A sideways look at economics
“No more boom and bust”, was Gordon Brown’s mantra. He served as chancellor of the exchequer following Tony Blair’s landslide victory in 1997, taking over the reins himself as prime minister in 2007. During the Global Financial Crisis of 2008/09, which saw the UK economy contract by close to 6%, Mr Brown added an important qualifier. All he had in fact promised was that there would be “no return to Tory boom and bust”. Economic cycles are generally seen as a ‘bad thing’. Indeed, in the introduction to Lectures on Macroeconomics — required reading for anyone, like me, who studied the subject in the mid-1990s — Olivier Blanchard and Stanley Fischer assert that understanding, and implicitly dampening down the economic cycle should be the primary objective of anyone working in the field. But are we doing the phenomenon a disservice? That is the question I pose, and attempt to answer, in this blog.
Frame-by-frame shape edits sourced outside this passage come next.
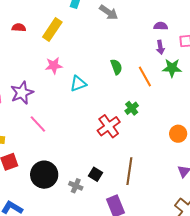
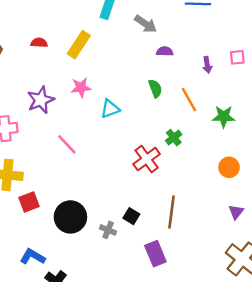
purple semicircle: (161, 26) -> (165, 51), moved
green star: (172, 68) -> (224, 117), moved
purple star: (22, 93) -> (41, 100), moved
pink line: (38, 124) -> (67, 144), moved

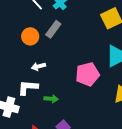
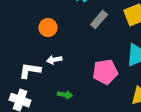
gray rectangle: (53, 29) -> (99, 19), moved
white L-shape: (28, 88) -> (30, 71), moved

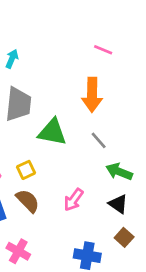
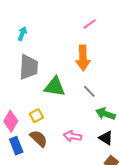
pink line: (103, 50) -> (90, 24), turned -56
pink arrow: (73, 200) -> (73, 136), turned 66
It may come as no surprise to the reader that, despite centuries of study, economists have failed to agree precisely why it is that economic activity tends not to move in a straight line. Some argue that the economic cycle is essentially the consequence of some human failing, whether that is a tendency for risk-averse individuals to save too much in times of uncertainty (the ‘Paradox of Thrift’), or plain old economic mismanagement, particularly with regard to monetary policy. We might call these people Keynesians. Others will tell you that economic cycles can arise even in a world where rational individuals respond optimally to a sequence of economic shocks. Following the work of Nobel laureates Finn Kydland and Edward Prescott, adherents to this view are often known as ‘Real Business Cycle’ theorists. But in truth, they weren’t the first to recognise this. As long ago as the 1930s Russian mathematician Eugen Slutsky observed that, if you plot a simple moving average of a set of random numbers (he used the final digit drawn in a lottery run by the government of the Soviet Union), you can end up with something that looks very much like an economic cycle — a result I have, I think, managed to replicate in my first chart.[1]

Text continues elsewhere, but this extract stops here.